It follows concerns about the credibility of evidence provided by RUC detectives who interviewed him while he was in custody.
John McDevitt, formerly of Lisfannon Park in the Bogside, was convicted of the murder of Private Neil Clark on Easter Monday 1984 in Derry city.
Released from prison in 1995, Mr McDevitt is still on licence which means he can be returned to jail again if ever deemed be a risk to public safety at the say so of the North’s Secretary of State.
The Criminal Cases Review Commission (CCRC) has now referred Mr McDevitt’s convictions to the Court of Appeal in Belfast.
It said it considered the credibility of officers involved in questioning Mr McDevitt to be “substantially weakened”.
The independent CCRC said after “extensive analysis” there was “a real possibility the Northern Ireland Court of Appeal will conclude Mr McDevitt’s conviction is unsafe”.
Private Neil Clarke was a 20-year-old member of the Second Battalion of the Queen’s Regiment.
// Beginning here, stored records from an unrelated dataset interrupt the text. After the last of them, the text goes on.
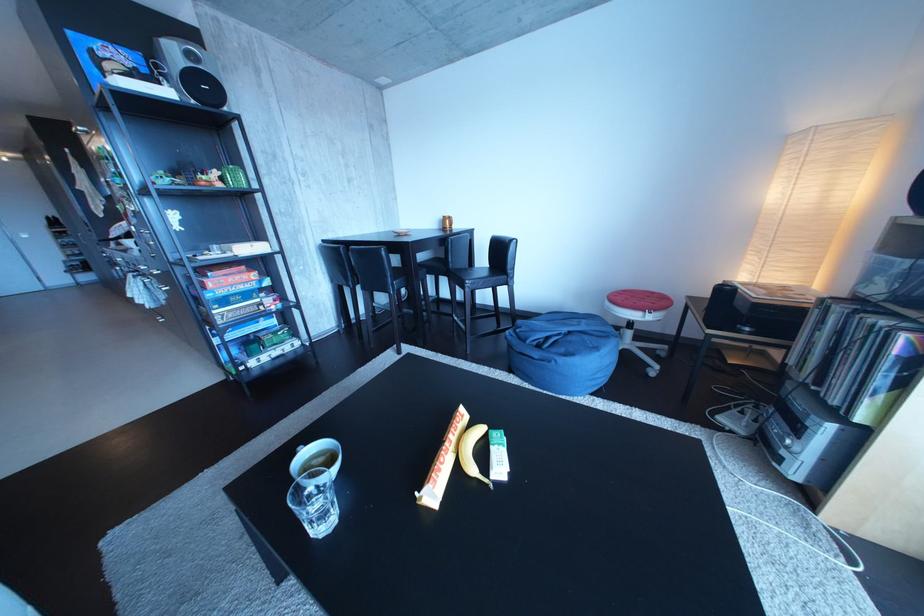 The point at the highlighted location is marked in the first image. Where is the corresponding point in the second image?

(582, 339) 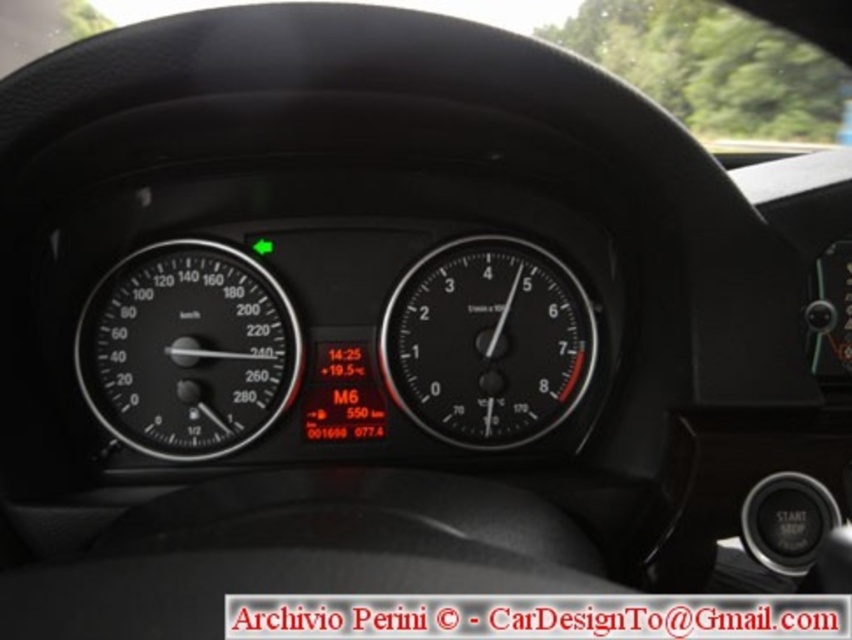 You are a driver sitting in the car and want to check the distance between the black matte speedometer at left and the camera. Can you estimate if it is more than 1 meter?

The distance between the black matte speedometer at left and the camera is 1.37 meters, which is more than 1 meter.

You are a mechanic working on a car and need to install a new sensor between the black matte speedometer at left and the black matte speedometer at center. The sensor requires 16 inches of space to fit. Based on the dashboard layout, will the sensor fit?

The black matte speedometer at left is 15.31 inches away from the black matte speedometer at center, so the sensor requiring 16 inches of space will not fit between them.

You are driving a car and want to check your speed. You notice the black matte speedometer at center and the transparent glass windshield at upper center. Which object is taller?

The black matte speedometer at center is taller than the transparent glass windshield at upper center. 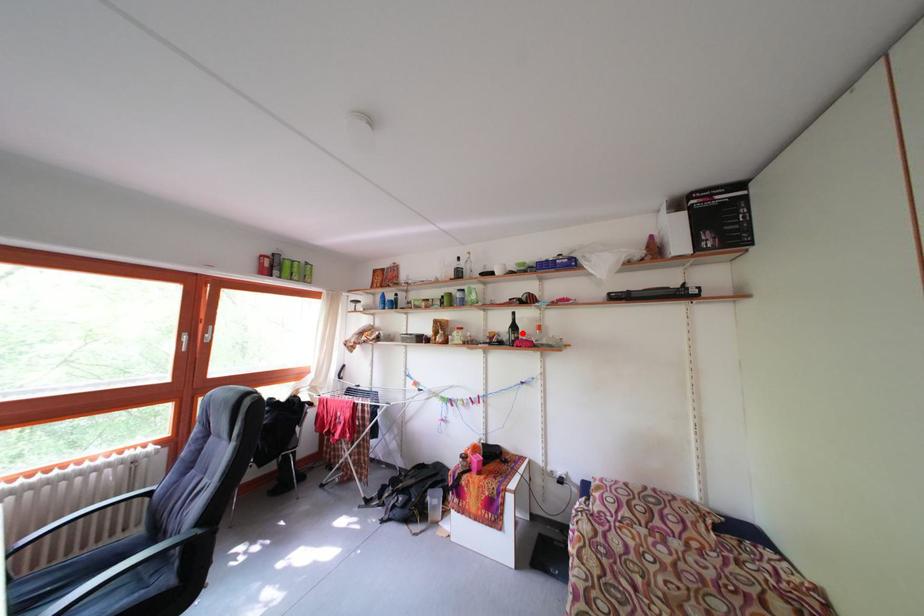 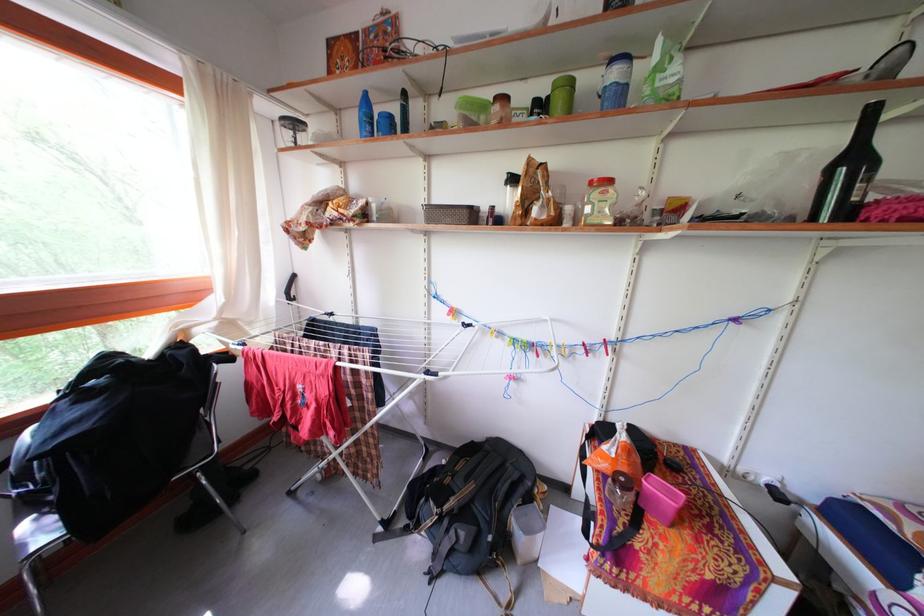 Where in the second image is the point corresponding to the highlighted location from the first image?

(861, 166) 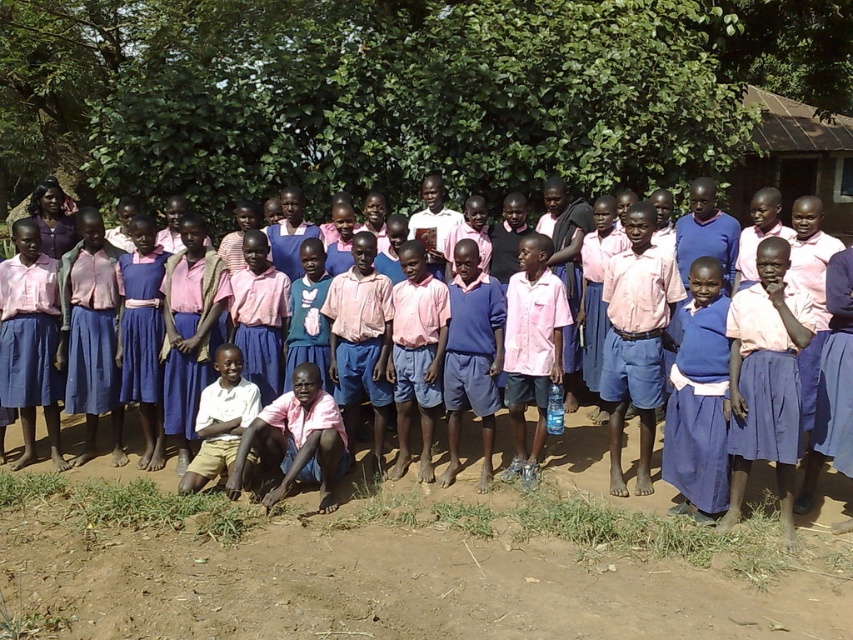 Is point (445, 541) positioned behind point (672, 394)?

No.

Who is lower down, brown soil at lower center or pink fabric shirt at center?

brown soil at lower center is lower down.

Find the location of a particular element. This screenshot has width=853, height=640. brown soil at lower center is located at coordinates (409, 561).

This screenshot has height=640, width=853. I want to click on brown soil at lower center, so click(x=409, y=561). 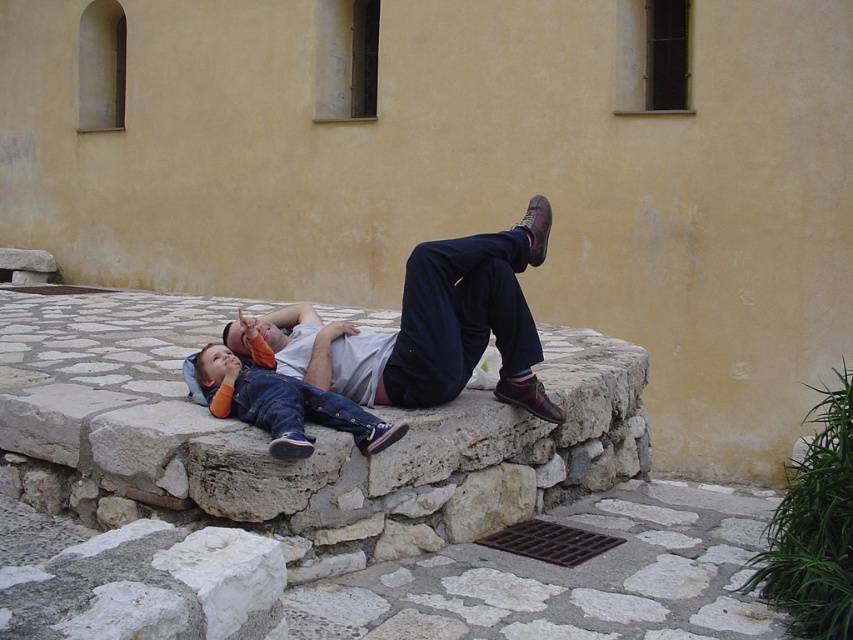 You are taking a photo of the two people on the stone bench. You want to focus on the person closer to the camera. Which point should you focus on, point (430, 368) or point (253, 410)?

Point (430, 368) is further to the camera than point (253, 410), so you should focus on point (430, 368) to capture the person closer to the camera.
He was part of an armoured patrol at Bishops Street on Easter Monday, April 23, 1984.
As the patrol passed along the street it was attacked by rioters who threw petrol bombs made from sweet jars.
When his uniform caught fire, Neil Clarke jumped from the back of the Land Rover he was travelling in. As he did so, an IRA sniper opened fire.
He was struck in the head by a single round and died instantly.
Two other British soldiers were also wounded in the attack.
Mr McDevitt was arrested along with seven others and charged with a total of 11 offences.
They included murder, conspiracy to cause grievous bodily harm and offences relating to the creation and use of petrol bombs.
He was interviewed 23 times over the course of five days without the legal advice of a solicitor.
During the first 16 interviews he denied any involvement in the murder of Pte Clark.
However it was alleged he later admitted driving gunmen to the scene of the crime but he disputed this at his trial at Belfast Crown Court.
In 2019, he applied to the CCRC submitting claims against the RUC detectives who carried out the interviews at the notorious Castlereagh interrogation centre in Belfast.
The officers in the case had previously been criticised at the Court of Appeal in its decision of the Queen v Latimer, Hegan, Bell and Allen, also known as the ‘UDR Four’.
The CCRC said in a statement: “Having considered the Court’s findings in the Latimer case, the CCRC considers that the credibility of the officers as witnesses of truth in criminal proceedings is substantially weakened.
“This referral follows a court decision in another case referred by the CCRC, which this year resulted in the Court of Appeal quashing a conviction. This was also based on the Latimer case.”